Мертвых младенцев хранят в розовых упаковках из-под кукол, и в голубых коробках из-под набора деревянных кубиков, в холодильниках и в чемоданах, в подвалах и сундуках. Коробки с детскими останками, каждая примерно 60 см в длину, заворачивают в ткань и помещают в платяной шкаф в спальне, и там они хранятся по 50 лет.
16 мая
Лежал вечером и думал про счастливые билетики в детстве, из автобусов, троллейбусов и трамваев с шестью цифрами, если сумма первых трех цифр равнялась сумме последних трех, то такой билетик нужно было съесть. Я столько их в свое время съел — а счастья все нет! — и я, когда лежал, испугался, а вдруг у меня теперь от всех этих счастливых билетиков будет рак желудка?
21 мая
Однажды ночью он рассказал мне историю про столы и стулья, что есть столы, и есть стулья, и они вроде бы сделаны из одного материала, но относятся к разным категориям предметов, но что он имел в виду я так и не понял, а он не объяснил.
ВЕЙМАР, 31 мая
В электричке от Шененфельда до центрального берлинского вокзала одни русские. Со мной в вагоне ехал немолодой уже профессор математики из Петербурга, который каждый год по четыре месяца преподает в Ростоке уже двадцать лет, и его жена, ей что-то не так проставили в визе, она расстраивалась и переживала, хваталась все время за голову, охала и вообще была в предынсультном состоянии , которое, впрочем, не мешало ей все время пытаться накормить мужа, видного математика, бутербродом.
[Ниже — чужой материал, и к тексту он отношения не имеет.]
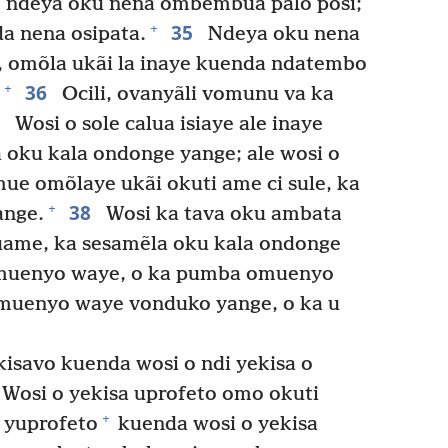
i, ndeya oku nena ombembua palo posi;
35
+
a nena osipata.
Ndeya oku nena
e, omõla ukãi la inaye kuenda ndatembo
36
+
Ocili, ovanyãli vomunu va ka
7
Wosi o sole calua isiaye ale inaye
a oku kala ondonge yange; ale wosi o
ue omõlaye ukãi okuti ame ci sule, ka
38
+
ange.
Wosi ka tava oku ambata
uame, ka sesamẽla oku kala ondonge
muenyo waye, o ka pumba omuenyo
muenyo waye vonduko yange, o ka u
ekisavo kuenda wosi o ndi yekisa o
Wosi o yekisa uprofeto omo okuti
+
 yuprofeto
kuenda wosi o yekisa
Рядом с ними сидел старик, ветеран восьмидесяти семи лет с авоськой и старым-престарым портфелем, он прилетел из Москвы, на дешевом самолете , у него сестра в Лейпциге. Ветерану было скучно, он пытался разговорить профессорскую семью, спрашивал, как они поедут в Росток, на каком поезде, рассказывал, на каком поезде он поедет в Лейпциг, рассказывал про войну, как он пошел в армию еще до войны, а потом воевал под Ленинградом, потом — работал в Германии, и однажды, когда еще не было стены, зачитался газетой, проехал свою остановку и оказался в Западном Берлине и потом всю жизнь боялся об этом кому-нибудь рассказать и никому не рассказывал до 1989 года. Еще он бы хотел поговорить о деле врачей. Ленинград для него — Ленинград, а не Петербург. Ну не знаю, — сказала профессорская жена, — правильно, я считаю, его переименовали в Петербург, везде уже давно Петербург, и по телевизору, и почту посылают только в Петербург. Ветеран снова спрашивал о поезде до Ростока, и как они поедут, профессорская жена сказала ему, что он хорошо сохранился для своего возраста, а он ответил, что никогда не пил и не курил, даже на фронте, когда было страшно. Теперь, правда, память подводит. Профессорская жена сказала: посмотрите, какие за окном маленькие немецкие дачки! Очень эстетно! Еще эти… ну, граффити, очень интересная эстетика. Я везу сестре разные наши газеты, сказал ветеран, ну, наши, еврейские. Жена профессора молча отвернулась к окну и стала сопеть.